(Listed entries Opens)

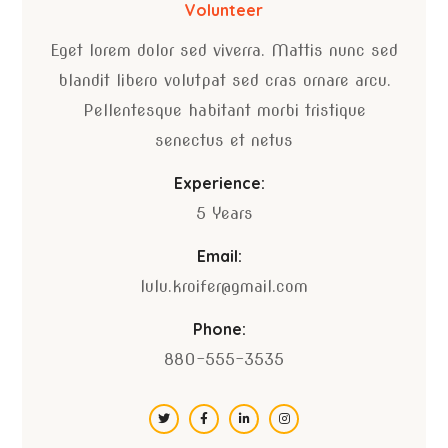
Volunteer
Eget lorem dolor sed viverra. Mattis nunc sed
blandit libero volutpat sed cras ornare arcu.
Pellentesque habitant morbi tristique
senectus et netus
Experience:
5 Years
Email:
lulu.kroifer@gmail.com
Phone:
880-555-3535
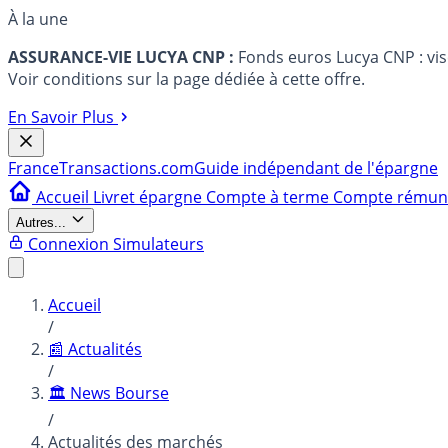
À la une
ASSURANCE-VIE LUCYA CNP :
Fonds euros Lucya CNP : vi
Voir conditions sur la page dédiée à cette offre.
En Savoir Plus
France
Transactions.com
Guide indépendant de l'épargne
Accueil
Livret épargne
Compte à terme
Compte rému
Autres...
Connexion
Simulateurs
Accueil
/
📰 Actualités
/
🏛️ News Bourse
/
Actualités des marchés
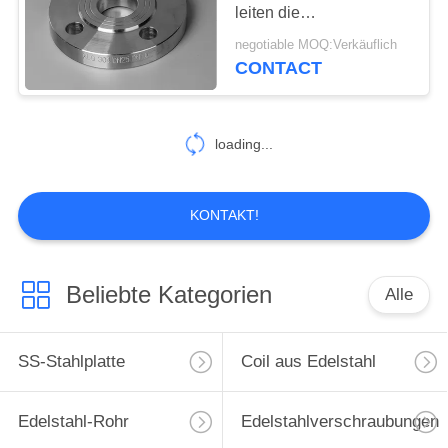
leiten die
PRIVACY
korrosionsbeständige
negotiable MOQ:Verkäuflich
Hitze-Kopplung
CONTACT
21
POLICY
Edelstahl bar
loading...
KONTAKT!
15
Beliebte Kategorien
Alle
Edelstahl-Flansch
SS-Stahlplatte
Coil aus Edelstahl
Edelstahl-Rohr
Edelstahlverschraubungen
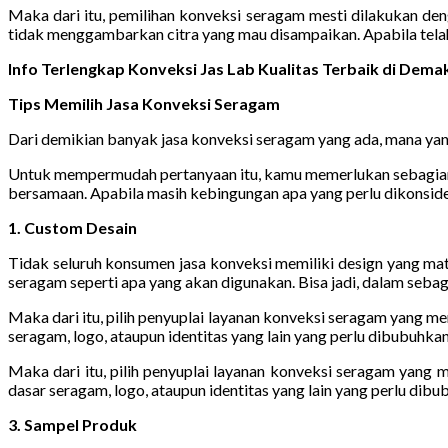
Maka dari itu, pemilihan konveksi seragam mesti dilakukan de
tidak menggambarkan citra yang mau disampaikan. Apabila telah
Info Terlengkap Konveksi Jas Lab Kualitas Terbaik di De
Tips Memilih Jasa Konveksi Seragam
Dari demikian banyak jasa konveksi seragam yang ada, mana yang
Untuk mempermudah pertanyaan itu, kamu memerlukan sebagian pa
bersamaan. Apabila masih kebingungan apa yang perlu dikonside
1. Custom Desain
Tidak seluruh konsumen jasa konveksi memiliki design yang m
seragam seperti apa yang akan digunakan. Bisa jadi, dalam seba
Maka dari itu, pilih penyuplai layanan konveksi seragam yang m
seragam, logo, ataupun identitas yang lain yang perlu dibubuhkan
Maka dari itu, pilih penyuplai layanan konveksi seragam yang
dasar seragam, logo, ataupun identitas yang lain yang perlu dibu
3. Sampel Produk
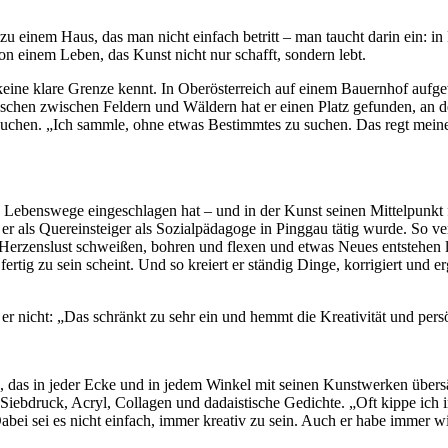
u einem Haus, das man nicht einfach betritt – man taucht darin ein: in
on einem Leben, das Kunst nicht nur schafft, sondern lebt.
eine klare Grenze kennt. In Oberösterreich auf einem Bauernhof aufgew
schen zwischen Feldern und Wäldern hat er einen Platz gefunden, an d
auchen. „Ich sammle, ohne etwas Bestimmtes zu suchen. Das regt meine 
le Lebenswege eingeschlagen hat – und in der Kunst seinen Mittelpunk
 er als Quereinsteiger als Sozialpädagoge in Pinggau tätig wurde. So 
 Herzenslust schweißen, bohren und flexen und etwas Neues entstehen l
fertig zu sein scheint. Und so kreiert er ständig Dinge, korrigiert und
er nicht: „Das schränkt zu sehr ein und hemmt die Kreativität und per
us, das in jeder Ecke und in jedem Winkel mit seinen Kunstwerken über
er Siebdruck, Acryl, Collagen und dadaistische Gedichte. „Oft kippe i
abei sei es nicht einfach, immer kreativ zu sein. Auch er habe immer wi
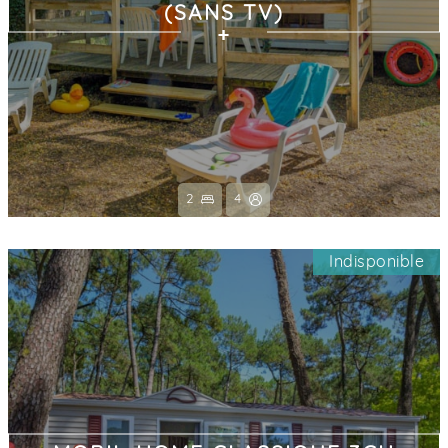
(SANS TV)
2
4
Indisponible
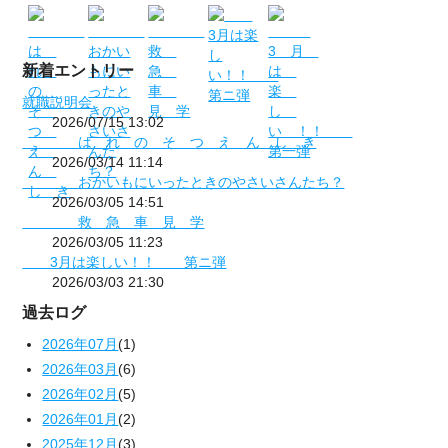
新着エントリー
就職説明会
2026/07/15 13:02
は れ の そ つ え ん し き
2026/03/14 11:14
おかいもにいったときのやさいさんたち？
2026/03/05 14:51
救 急 車 見 学
2026/03/05 11:23
3月は楽しい！！ 第ニ弾
2026/03/03 21:30
過去ログ
2026年07月
(1)
2026年03月
(6)
2026年02月
(5)
2026年01月
(2)
2025年12月
(3)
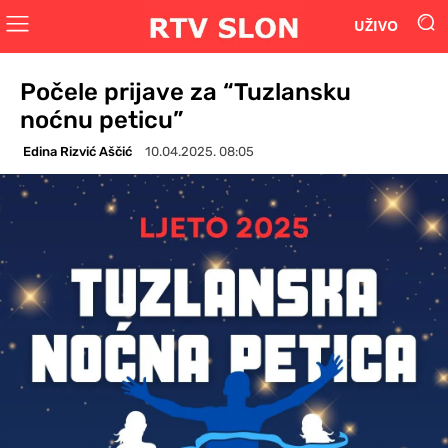
UŽIVO
Počele prijave za “Tuzlansku
noćnu peticu”
Edina Rizvić Aščić
10.04.2025. 08:05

(Listed entries Closes)

▶ **What the task asks**
Each line of the records above must be repeated exactly, but no picture belongs in the copy.

▶ **Answer space**
Volunteer
Eget lorem dolor sed viverra. Mattis nunc sed
blandit libero volutpat sed cras ornare arcu.
Pellentesque habitant morbi tristique
senectus et netus
Experience:
5 Years
Email:
lulu.kroifer@gmail.com
Phone:
880-555-3535
À la une
ASSURANCE-VIE LUCYA CNP :
Fonds euros Lucya CNP : vi
Voir conditions sur la page dédiée à cette offre.
En Savoir Plus
France
Transactions.com
Guide indépendant de l'épargne
Accueil
Livret épargne
Compte à terme
Compte rému
Autres...
Connexion
Simulateurs
Accueil
/
📰 Actualités
/
🏛️ News Bourse
/
Actualités des marchés
leiten die
PRIVACY
korrosionsbeständige
negotiable MOQ:Verkäuflich
Hitze-Kopplung
CONTACT
21
POLICY
Edelstahl bar
loading...
KONTAKT!
15
Beliebte Kategorien
Alle
Edelstahl-Flansch
SS-Stahlplatte
Coil aus Edelstahl
Edelstahl-Rohr
Edelstahlverschraubungen
Maka dari itu, pemilihan konveksi seragam mesti dilakukan de
tidak menggambarkan citra yang mau disampaikan. Apabila telah
Info Terlengkap Konveksi Jas Lab Kualitas Terbaik di De
Tips Memilih Jasa Konveksi Seragam
Dari demikian banyak jasa konveksi seragam yang ada, mana yang
Untuk mempermudah pertanyaan itu, kamu memerlukan sebagian pa
bersamaan. Apabila masih kebingungan apa yang perlu dikonside
1. Custom Desain
Tidak seluruh konsumen jasa konveksi memiliki design yang m
seragam seperti apa yang akan digunakan. Bisa jadi, dalam seba
Maka dari itu, pilih penyuplai layanan konveksi seragam yang m
seragam, logo, ataupun identitas yang lain yang perlu dibubuhkan
Maka dari itu, pilih penyuplai layanan konveksi seragam yang
dasar seragam, logo, ataupun identitas yang lain yang perlu dibu
3. Sampel Produk
u einem Haus, das man nicht einfach betritt – man taucht darin ein: in
on einem Leben, das Kunst nicht nur schafft, sondern lebt.
eine klare Grenze kennt. In Oberösterreich auf einem Bauernhof aufgew
schen zwischen Feldern und Wäldern hat er einen Platz gefunden, an d
auchen. „Ich sammle, ohne etwas Bestimmtes zu suchen. Das regt meine 
le Lebenswege eingeschlagen hat – und in der Kunst seinen Mittelpunk
 er als Quereinsteiger als Sozialpädagoge in Pinggau tätig wurde. So 
 Herzenslust schweißen, bohren und flexen und etwas Neues entstehen l
fertig zu sein scheint. Und so kreiert er ständig Dinge, korrigiert und
er nicht: „Das schränkt zu sehr ein und hemmt die Kreativität und per
us, das in jeder Ecke und in jedem Winkel mit seinen Kunstwerken über
er Siebdruck, Acryl, Collagen und dadaistische Gedichte. „Oft kippe i
abei sei es nicht einfach, immer kreativ zu sein. Auch er habe immer wi
(SANS TV)
2
4
Indisponible
新着エントリー
就職説明会
2026/07/15 13:02
は れ の そ つ え ん し き
2026/03/14 11:14
おかいもにいったときのやさいさんたち？
2026/03/05 14:51
救 急 車 見 学
2026/03/05 11:23
3月は楽しい！！ 第ニ弾
2026/03/03 21:30
過去ログ
2026年07月
(1)
2026年03月
(6)
2026年02月
(5)
2026年01月
(2)
2025年12月
(3)
UŽIVO
Počele prijave za “Tuzlansku
noćnu peticu”
Edina Rizvić Aščić
10.04.2025. 08:05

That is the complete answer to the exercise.